For the training one usually considers a whole range of ML algorithms, aimed at a specific ML task, e.g. the regression. A subset of algorithms, which perform best in the training are selected for testing. It is important to note that the quality of the ML algorithm is not only given by the score. If a ML algorithm has too many “internal degrees of freedom”, the training scores will usually be high, however, they are false.

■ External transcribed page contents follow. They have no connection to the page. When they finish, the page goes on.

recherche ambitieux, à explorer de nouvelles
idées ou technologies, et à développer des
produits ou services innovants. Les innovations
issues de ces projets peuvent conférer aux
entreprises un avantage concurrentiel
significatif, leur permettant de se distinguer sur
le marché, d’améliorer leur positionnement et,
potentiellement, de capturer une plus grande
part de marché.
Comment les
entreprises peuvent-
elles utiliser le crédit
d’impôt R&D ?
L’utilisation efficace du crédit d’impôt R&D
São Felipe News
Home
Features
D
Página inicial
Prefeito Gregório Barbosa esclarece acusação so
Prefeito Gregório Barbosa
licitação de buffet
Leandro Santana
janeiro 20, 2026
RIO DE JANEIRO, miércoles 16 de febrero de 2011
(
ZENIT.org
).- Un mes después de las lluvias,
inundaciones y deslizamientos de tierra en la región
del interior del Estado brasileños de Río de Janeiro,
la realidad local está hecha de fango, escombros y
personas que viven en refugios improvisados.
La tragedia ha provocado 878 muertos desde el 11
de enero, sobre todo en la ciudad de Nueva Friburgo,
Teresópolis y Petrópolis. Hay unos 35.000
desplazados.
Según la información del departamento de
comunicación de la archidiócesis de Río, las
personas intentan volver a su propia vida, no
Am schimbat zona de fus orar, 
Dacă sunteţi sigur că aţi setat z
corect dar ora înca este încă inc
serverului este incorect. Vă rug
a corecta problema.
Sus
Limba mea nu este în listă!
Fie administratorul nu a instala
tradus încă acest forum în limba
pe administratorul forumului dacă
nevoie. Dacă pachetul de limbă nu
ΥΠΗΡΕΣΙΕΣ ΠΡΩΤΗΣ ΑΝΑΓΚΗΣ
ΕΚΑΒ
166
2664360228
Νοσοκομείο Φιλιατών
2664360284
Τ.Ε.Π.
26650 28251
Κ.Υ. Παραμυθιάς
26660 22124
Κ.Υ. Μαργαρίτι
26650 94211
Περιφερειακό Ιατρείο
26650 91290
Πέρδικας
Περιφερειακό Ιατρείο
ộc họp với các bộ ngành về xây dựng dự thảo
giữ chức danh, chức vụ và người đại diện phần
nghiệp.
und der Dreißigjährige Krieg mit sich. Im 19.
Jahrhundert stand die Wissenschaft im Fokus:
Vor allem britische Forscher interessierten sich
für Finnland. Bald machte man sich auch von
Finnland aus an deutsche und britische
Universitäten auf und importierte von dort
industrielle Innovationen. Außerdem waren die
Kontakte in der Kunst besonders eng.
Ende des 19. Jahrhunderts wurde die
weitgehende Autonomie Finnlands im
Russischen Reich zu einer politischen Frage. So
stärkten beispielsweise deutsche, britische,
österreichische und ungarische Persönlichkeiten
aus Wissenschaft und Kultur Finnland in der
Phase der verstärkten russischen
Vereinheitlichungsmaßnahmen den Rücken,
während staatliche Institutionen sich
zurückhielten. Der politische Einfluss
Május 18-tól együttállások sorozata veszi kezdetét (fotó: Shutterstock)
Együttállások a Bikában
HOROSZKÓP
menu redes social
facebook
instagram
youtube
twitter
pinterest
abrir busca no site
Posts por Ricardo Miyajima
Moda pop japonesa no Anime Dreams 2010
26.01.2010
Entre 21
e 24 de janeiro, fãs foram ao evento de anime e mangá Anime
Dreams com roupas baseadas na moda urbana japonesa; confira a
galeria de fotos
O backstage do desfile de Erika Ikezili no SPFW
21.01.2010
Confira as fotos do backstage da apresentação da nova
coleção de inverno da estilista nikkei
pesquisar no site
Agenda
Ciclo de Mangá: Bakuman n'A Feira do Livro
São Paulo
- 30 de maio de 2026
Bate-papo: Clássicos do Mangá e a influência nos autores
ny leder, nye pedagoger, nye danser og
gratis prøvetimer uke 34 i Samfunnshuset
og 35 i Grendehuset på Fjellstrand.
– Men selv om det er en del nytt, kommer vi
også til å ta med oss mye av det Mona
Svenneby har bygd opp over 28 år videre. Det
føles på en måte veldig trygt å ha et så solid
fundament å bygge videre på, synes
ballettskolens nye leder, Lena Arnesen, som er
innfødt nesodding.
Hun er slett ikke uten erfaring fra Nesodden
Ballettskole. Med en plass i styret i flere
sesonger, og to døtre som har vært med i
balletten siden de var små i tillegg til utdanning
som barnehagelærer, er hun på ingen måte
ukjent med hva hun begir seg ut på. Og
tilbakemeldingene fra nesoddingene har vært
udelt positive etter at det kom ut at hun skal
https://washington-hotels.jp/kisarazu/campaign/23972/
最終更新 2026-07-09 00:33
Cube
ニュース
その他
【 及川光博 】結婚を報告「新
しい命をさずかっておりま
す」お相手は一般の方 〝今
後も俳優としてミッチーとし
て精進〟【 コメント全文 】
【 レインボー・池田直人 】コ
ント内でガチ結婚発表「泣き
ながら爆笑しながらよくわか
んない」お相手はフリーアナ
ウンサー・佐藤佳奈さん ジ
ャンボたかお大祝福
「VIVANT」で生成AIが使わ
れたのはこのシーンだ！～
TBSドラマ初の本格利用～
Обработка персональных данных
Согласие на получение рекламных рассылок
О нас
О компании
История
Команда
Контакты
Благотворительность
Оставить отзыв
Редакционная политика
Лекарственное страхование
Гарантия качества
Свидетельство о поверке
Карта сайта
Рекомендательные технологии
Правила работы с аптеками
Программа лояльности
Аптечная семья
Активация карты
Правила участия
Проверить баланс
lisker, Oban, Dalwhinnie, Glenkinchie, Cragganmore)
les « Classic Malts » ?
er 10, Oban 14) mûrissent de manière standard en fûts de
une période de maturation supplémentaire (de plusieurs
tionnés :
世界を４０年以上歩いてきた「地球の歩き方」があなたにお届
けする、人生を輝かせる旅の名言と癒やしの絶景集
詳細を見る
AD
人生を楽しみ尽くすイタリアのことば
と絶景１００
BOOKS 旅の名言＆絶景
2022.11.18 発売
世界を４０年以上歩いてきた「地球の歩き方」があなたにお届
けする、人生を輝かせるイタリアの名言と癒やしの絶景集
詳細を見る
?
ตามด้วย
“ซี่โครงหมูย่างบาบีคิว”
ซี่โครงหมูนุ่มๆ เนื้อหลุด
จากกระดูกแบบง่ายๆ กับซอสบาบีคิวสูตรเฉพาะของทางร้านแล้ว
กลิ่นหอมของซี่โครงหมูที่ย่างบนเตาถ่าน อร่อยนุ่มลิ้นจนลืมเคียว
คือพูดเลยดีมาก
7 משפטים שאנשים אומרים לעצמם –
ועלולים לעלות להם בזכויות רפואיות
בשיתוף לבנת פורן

This is what is commonly known as the over-fitting. All ML algorithms come with a number of free parameters, which can be used to tune their behaviour. These are called the hyper-parameters. The purpose of the ML training step is to find an optimal set of parameters for a given algorithm. These parameters can be of different nature, but their common feature is that they define the capacity of the ML algorithm, i.e. its ability to represent different functions. This is directly related to the size of the space of admissible functions. If this space is too large the ML model can represent almost any function. Therefore, the task of training a ML algorithm is the one of maximizing the precision, while keeping the capacity of the algorithm minimal. This is known as the structural risk minimization [124]. A common technique that is used to ensure that the over-fitting does not occur is to plot the learning curve (see section 1.2.3). By plotting this curve we can directly see if the learning process is converging and to which accuracy. It allows us estimate if we have enough data and how much more would be needed to obtain improvement. This is of vital importance when one needs to estimate the “cost” of proceeding with the ML approach. If generating new data is expensive, it may be more appropriate to take a less precise but faster converging algorithm, i.e. the one that can be properly trained using a smaller dataset. The final decision depends on the specific requirements (precision, throughput, fidelity, etc.).